Image Segmentation - A case of online retail

Image Segmentation - A case of online retail

All codes related to this blog can be found on my GitHub page Before running code, download following dependancies and place in the same working directory

  1. Download VGG_ 16 model weights from Here
  2. Download required images from Here (unzip and place the folder in current working directory)
  3. Download annotation files from Here (unzip and place the folder in current working directory)
  4. In case of any error, first check requirements.txt file. check wheather any updated package is giving error? (mostly Keras)

In this tutorial, we will practically see, how to identify an object in the image but also to locate it where it exists in the image. Before I tell you anything I want you to look at below given image whereby entire concept in pictured. The same thing we want to achieve- technically called as Image Segmentation/Image localization.

Figure 1. Image segmentation thereby separating different object class wise in picture.
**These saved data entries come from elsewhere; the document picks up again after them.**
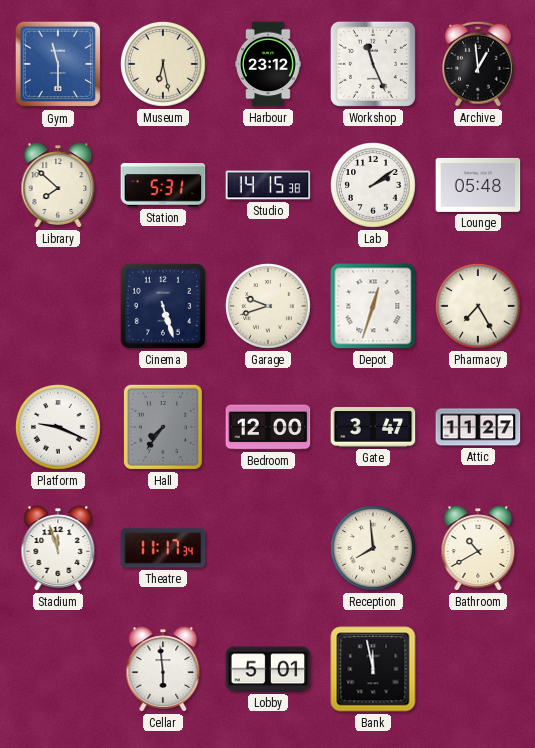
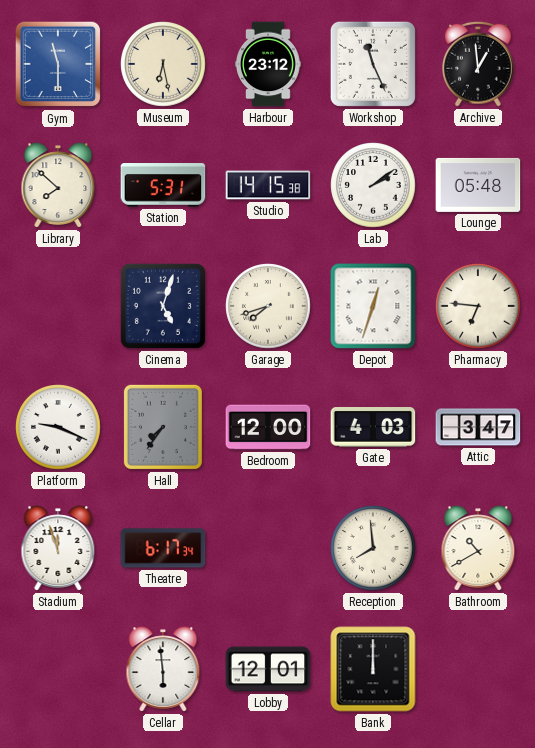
Cinema: 5:27 -> 5:03
Garage: 9:42 -> 7:42
Pharmacy: 7:25 -> 6:46
Gate: 3:47 -> 4:03
Attic: 11:27 -> 3:47
Theatre: 11:17 -> 6:17
Lobby: 5:01 -> 12:01
Bank: 11:58 -> 12:00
Techniques for image segmentation/object localization have come a long way. A decade earlier we used to have techniques like Haar, Shift, and Hog for Image segmentation. With invent and advancement of GPU based CNN architecture a revolution in images segmentation started and soon giants like Facebook and Microsoft jumped into it. Since past 10 years it ws going slow paced but it was accelerated with series of research paper published after 2013 one of them was a paper from MIT -“Learning Deep Features for Discriminative Localization” by Bolei Zhou and coworkers in 2014. Soon after this paper Ross Girshick came up with his research paper “Rich feature hierarchies for accurate object detection and semantic segmentation” simply known as Regions with Convolutional Neural Network or R-CNN. Soon after this a team at Microsoft came up with more precise and faster algorithm of R-CNN and named it as Fast-RCNN. Soon after this research, Facebook came up with more precise Mask R-CNN and few researchers came up with Faster R-CNN. Chase to achieve state of art Segmentation still continue but we have achieved a lot in this segment in past 4years.

In this blog I have started with something basic, basically, I am going to implement technique described in a paper a paper “Learning Deep Features for Discriminative Localization” by Bolei Zhou and coworkers. This will be a starting point for our next set of implementations on Image segmentation.

Figure 2. Approaches and research in field of image segmentation

In this tutorial, we will see, How we can implement and utilize image segmentation for online retails. I will be taking example of online retail to understand andimplement this problem step by step. To understand the problem first we need to understand the logic behind How big retail works. Let’s take Amazon as an example, this guy is huge with millions of items up and available. To put anything on amazon, may have following procedure

1) A retailer or bulk producer reach out to Amazon. 2) Ask for Amazon for selling something. 3) Amazon grant permissions and access permissions to its sale management console. 4) If that retailer want to sell a “T-shirt for Male” to Amazon he performed following steps In given online form by Amazon, retailers enter relevant details including :

  • Valid name
  • Product Image
  • Its hierarchy in product catalogue, such as a “slim-fit T-shirt” may require following hierarchy to be selected Garments > male > t-shirt > slim fit
  • Other information

Now the third point is tricky if you see the millions of products and practically thousand of such category can exists. Now got me ?? Its quite tiresome job and time-consuming too. Considering this. If any a retailer wants to sell 100 products, he needs to follow this step 100 times., I have an idea, If that t-shirt was automatically classified into hierarchy upon uploading its image to Amazon portal, nice isn’t it??. In addition to this other related products are identified from photograph and added and properly classified automatically . We could at least save some time and keep out retailer happy and productive too.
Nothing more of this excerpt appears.